Task requirements. What is the number of lines below that contain the word "Royalties"? Give only that number.

┄┄┄┄┄┄

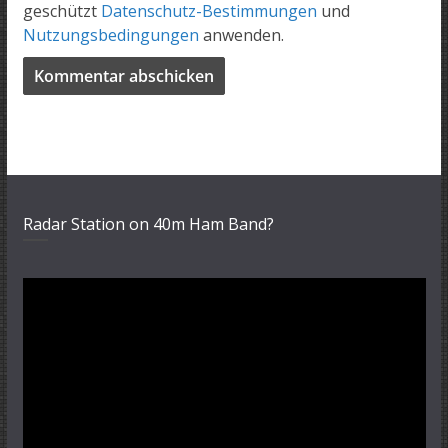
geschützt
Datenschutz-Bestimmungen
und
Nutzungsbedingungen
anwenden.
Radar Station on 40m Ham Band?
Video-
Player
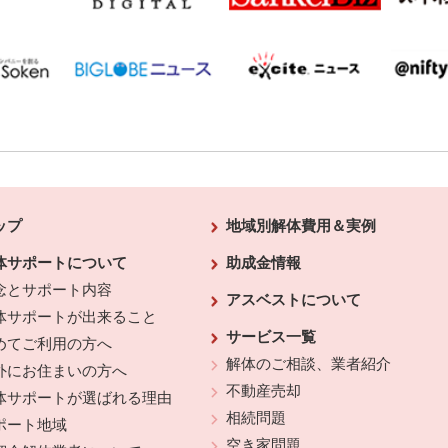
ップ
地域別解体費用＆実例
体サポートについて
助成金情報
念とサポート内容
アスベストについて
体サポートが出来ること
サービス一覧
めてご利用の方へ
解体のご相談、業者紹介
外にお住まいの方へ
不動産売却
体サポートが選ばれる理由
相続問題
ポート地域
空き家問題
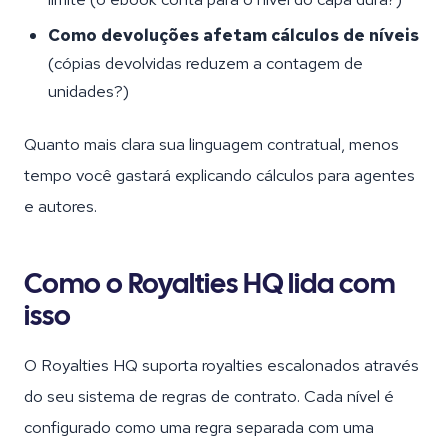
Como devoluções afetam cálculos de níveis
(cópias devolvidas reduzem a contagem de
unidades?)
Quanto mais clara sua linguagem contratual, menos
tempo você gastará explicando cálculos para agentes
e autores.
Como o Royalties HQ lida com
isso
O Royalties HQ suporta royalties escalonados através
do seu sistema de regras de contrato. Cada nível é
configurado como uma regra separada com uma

┄┄┄┄┄┄

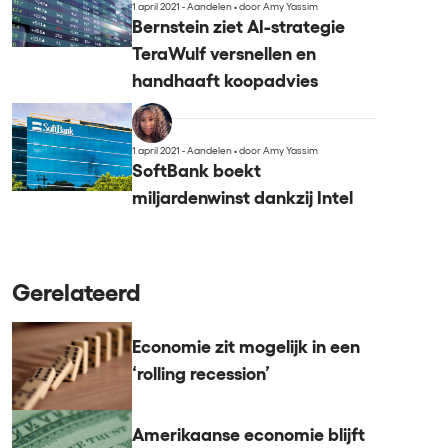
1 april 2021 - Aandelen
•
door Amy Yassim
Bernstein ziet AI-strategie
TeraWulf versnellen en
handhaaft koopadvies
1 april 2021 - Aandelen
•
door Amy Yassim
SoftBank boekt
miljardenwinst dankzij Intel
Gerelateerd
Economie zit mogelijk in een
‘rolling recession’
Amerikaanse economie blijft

┄┄┄┄┄┄

Exercise result. 2